1st Semester, School Year 2023-2024

Name: ABIANG, JENNIFER B.


Subject and Section: BSOA 4 - LADDERIZED
Date: January 6, 2024

1. What are externalities?


Externalities are the unintended costs or benefits of an economic activity that spill over
to third parties not directly involved in the transaction. They occur when the market price of a
good or service does not reflect the true costs or benefits to society.

2. What are the types of Externalities? Discuss each and give 2 examples each.
A. Negative Externalities:
• Production Externalities: These occur when the production of a good or service
imposes costs on others, such as pollution from a factory affecting nearby
residents.
Example 1: A chemical factory releases harmful fumes, causing respiratory
problems for residents in the surrounding area.
Example 2: An airplane emits noise pollution during takeoff and landing,
disrupting the peace for people living near the airport.

• Consumption Externalities: These occur when the consumption of a good or


service imposes costs on others, such as secondhand smoke from smoking
cigarettes.
Example 1: A person smokes cigarettes in a public space, exposing others to
secondhand smoke and potential health risks.
Example 2: Someone drives a loud motorbike through a quiet neighborhood,
disturbing the peace and enjoyment of residents.

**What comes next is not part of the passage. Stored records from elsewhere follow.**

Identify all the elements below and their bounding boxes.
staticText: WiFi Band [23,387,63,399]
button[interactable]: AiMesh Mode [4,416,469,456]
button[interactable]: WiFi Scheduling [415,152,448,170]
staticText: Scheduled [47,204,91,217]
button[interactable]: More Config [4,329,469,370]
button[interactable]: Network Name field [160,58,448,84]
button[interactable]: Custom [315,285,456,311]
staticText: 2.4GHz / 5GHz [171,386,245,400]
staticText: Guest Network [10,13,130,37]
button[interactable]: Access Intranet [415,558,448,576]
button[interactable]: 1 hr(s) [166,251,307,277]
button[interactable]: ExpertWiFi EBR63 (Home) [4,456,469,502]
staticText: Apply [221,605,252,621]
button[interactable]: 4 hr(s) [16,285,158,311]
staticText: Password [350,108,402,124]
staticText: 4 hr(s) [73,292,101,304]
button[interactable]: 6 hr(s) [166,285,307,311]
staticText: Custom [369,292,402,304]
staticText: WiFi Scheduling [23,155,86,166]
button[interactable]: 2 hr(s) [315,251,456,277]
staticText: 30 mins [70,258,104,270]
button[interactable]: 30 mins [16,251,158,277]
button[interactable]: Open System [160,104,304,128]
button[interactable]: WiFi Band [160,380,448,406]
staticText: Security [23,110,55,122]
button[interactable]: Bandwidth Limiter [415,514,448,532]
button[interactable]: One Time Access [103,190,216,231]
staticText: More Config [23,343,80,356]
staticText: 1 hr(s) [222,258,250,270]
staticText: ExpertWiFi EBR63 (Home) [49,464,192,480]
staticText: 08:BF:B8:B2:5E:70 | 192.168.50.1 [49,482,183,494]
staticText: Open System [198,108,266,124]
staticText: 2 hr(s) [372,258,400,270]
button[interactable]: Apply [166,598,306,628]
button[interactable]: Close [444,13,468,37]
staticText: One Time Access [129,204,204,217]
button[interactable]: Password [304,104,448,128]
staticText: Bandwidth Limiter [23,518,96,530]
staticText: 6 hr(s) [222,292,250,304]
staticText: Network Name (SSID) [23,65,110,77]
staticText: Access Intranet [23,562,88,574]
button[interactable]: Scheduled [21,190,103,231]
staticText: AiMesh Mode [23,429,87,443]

B. Positive Externalities:
• Production Externalities: These occur when the production of a good or service
benefits others, such as vaccinations preventing the spread of diseases to non-
vaccinated individuals.
Example 1: A company invests in research and development, leading to new
technologies that benefit society as a whole.
Example 2: A farmer practices sustainable agriculture, improving soil quality and
benefiting future generations.

• Consumption Externalities: These occur when the consumption of a good or


service benefits others, such as education improving the knowledge and skills of
society.
Example 1: Someone volunteers at a local charity, providing valuable services to
the community.
Example 2: A person chooses to exercise regularly, improving their own health
and potentially inspiring others to do the same.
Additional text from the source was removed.